La particularité de la situation présente tient au fait que cette fois, l’appel à une mise à plat vient du corps militant. Les interrogations et les doutes se sont manifestés face au résultat, amplifiés par le comportement du candidat soutenu. Ils ont été confirmés par l’attitude de la France Insoumise envers le PCF et ses candidats aux élections législatives, et tout récemment à propos de la Corse.

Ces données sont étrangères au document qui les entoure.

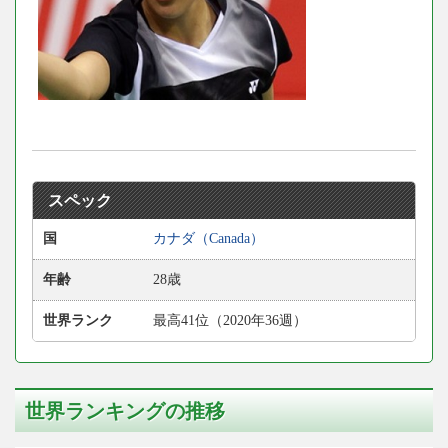
スペック
国
カナダ（Canada）
年齢
28歳
世界ランク
最高41位（2020年36週）
世界ランキングの推移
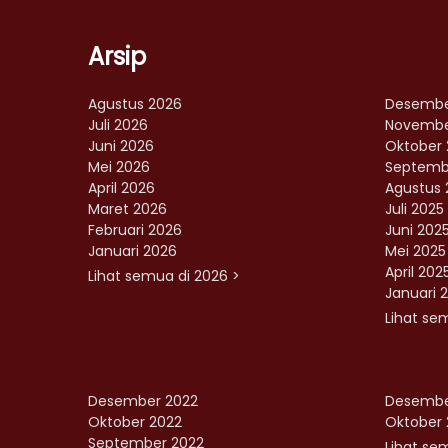
Arsip
Agustus 2026
Desembe
Juli 2026
Novembe
Juni 2026
Oktober 
Mei 2026
Septemb
April 2026
Agustus 
Maret 2026
Juli 2025
Februari 2026
Juni 202
Januari 2026
Mei 2025
April 202
Lihat semua di 2026 >
Januari 
Lihat se
Desember 2022
Desembe
Oktober 2022
Oktober 
September 2022
Lihat sem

Ce bilan, nécessaire et attendu, ne peut être réduit à l’analyse et aux leçons de la période immédiate, en l’occurrence les choix de la présidentielle de 2017 et ses suites. Ces choix là étaient ancrés dans une démarche de long terme. Elle touche à des questions essentielles, du rapport au mouvement réel, de la société et du monde, non résolues ou posées en des termes totalement nouveaux. S’impose le réexamen des causes d’un déclin jamais enrayé, des raisons tactiques des échecs électoraux, de la conception des constructions majoritaires à gauche. L’analyse de la période demande de revenir sur les interprétations du résultat du référendum de 2005, sur la prise en compte dans la pratique des conséquences de la crise de 2008/2010, idéologiques et politiques. Avec au cœur, la conception de la transformation sociale, du communisme politique, dans les réalités du « monde nouveau ». Ces questions sont posées en termes existentiels. Tout est bouleversé. Les élections de 2017 ont porté le coup fatal à un système vermoulu. Pour la gauche « historique » et les partis qui la composent une longue période touche à sa fin.
Et donc une période totalement nouvelle s’ouvre. Marquée par l’inconnu, si ce n’est par la conscience de l’ampleur de l’effort d’innovation qu’elle appelle. Les échéances électorales, européennes et municipales, marqueront une nouvelle étape dans la recomposition, la restructuration de la politique elle-même, la redéfinition du clivage gauche/droite. Jean-Luc Mélenchon y travaille. Le « système Macron » en fait une étape essentielle de sa structuration autour d’un pôle libéral. La construction de la dynamique unitaire qui mette en échec la stratégie d’Emmanuel Macron de recompositions répondant aux besoins des forces dominantes, devra participer de cet effort d’innovation. Jusqu’aux ruptures nécessaires. Dans cet ensemble est posée la pertinence du communisme – stratégie et organisation – dans les conditions concrètes, immédiates et comme visée de civilisation.
La question « Comment en est-on arrivé là ? » traverse toutes les discussions. Elle taraude les communistes à tous les niveaux. Elle interroge au-delà celles et ceux qui s’inquiètent encore pour l’avenir du PCF et pour l’action politique progressiste et transformatrice dans notre pays, et en Europe. Elle pourra ouvrir sur l’avenir et un regain de confiance à condition d’être assumée. Dans une telle situation il n’y a pas de raccourci possible.